Solution: Update CA certificates in the Dockerfile or use an HTTP URL if available:

RUN apt-get update && apt-get install -y ca-certificates && update-ca-certificates

If using an older base image, try upgrading to debian:bookworm-slim or add explicit cert handling:

RUN curl --cacert /etc/ssl/certs/ca-certificates.crt ...

API Endpoint Not Responding

Problem: Curl requests to the API fail with Connection refused or No route to host.

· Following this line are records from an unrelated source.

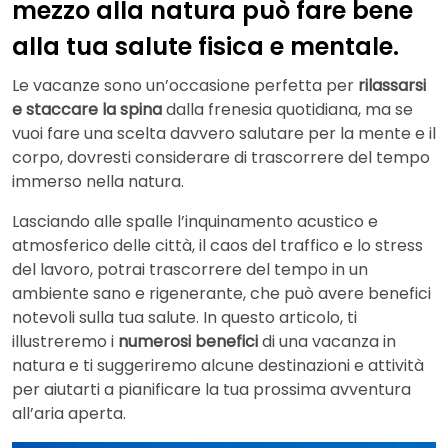
mezzo alla natura può fare bene
alla tua salute fisica e mentale.
Le vacanze sono un’occasione perfetta per
rilassarsi
e staccare la spina
dalla frenesia quotidiana, ma se
vuoi fare una scelta davvero salutare per la mente e il
corpo, dovresti considerare di trascorrere del tempo
immerso nella natura.
Lasciando alle spalle l’inquinamento acustico e
atmosferico delle città, il caos del traffico e lo stress
del lavoro, potrai trascorrere del tempo in un
ambiente sano e rigenerante, che può avere benefici
notevoli sulla tua salute. In questo articolo, ti
illustreremo i
numerosi benefici
di una vacanza in
natura e ti suggeriremo alcune destinazioni e attività
per aiutarti a pianificare la tua prossima avventura
all’aria aperta.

Solution: Verify the container is running and listening on the correct port:

docker ps | grep llamafile  # Check if container is running
docker logs llamafile-server  # Check container logs for startup errors
curl -v http://localhost:1111/v1/models  # Verbose output to debug connection

If the port in your curl command doesn't match the mapped port, requests will fail. Verify your docker run command maps the port correctly:

# If you ran: docker run -p 8888:1111 llamafile-docker
# Then access the API at: http://localhost:8888 (not 1111)

Customization Options

Want to use a different model? Update the LLAMAFILE_URL and LLAMAFILE_NAME build args:

docker build --build-arg LLAMAFILE_URL="https://huggingface.co/Mozilla/Mixtral-8x7B-Instruct-v0.1-llamafile/resolve/main/mixtral-8x7b-instruct-v0.1.Q4_0.llamafile" LLAMAFILE_NAME="mixtral-8x7b-instruct-v0.1.Q4_0.llamafile" -t custom-llamafile-docker .

Want persistent logs? Mount a volume:

docker run -p 1111:1111 -v $(pwd)/logs:/logs llama-localfile-docker

Why Not Ollama or Other Solutions?

Tools like Ollama, LM Studio, or text-generation-inference are great, but they usually involve more setup work than dropping a single executable into a container.

Ollama, for example, requires installing a host-level service, managing model pulls, and dealing with platform-specific quirks. If you want to ship Ollama inside Docker, you either run it privileged, mount volumes, or build large images that depend on the full Ollama runtime layer.

Conclusion

By wrapping a Llamafile in Docker, we've eliminated environment setup entirely. You can now deploy this image to a Kubernetes cluster, a friend's laptop, or a cloud VM without worrying about Python versions or CUDA drivers. It just works; build once, run anywhere!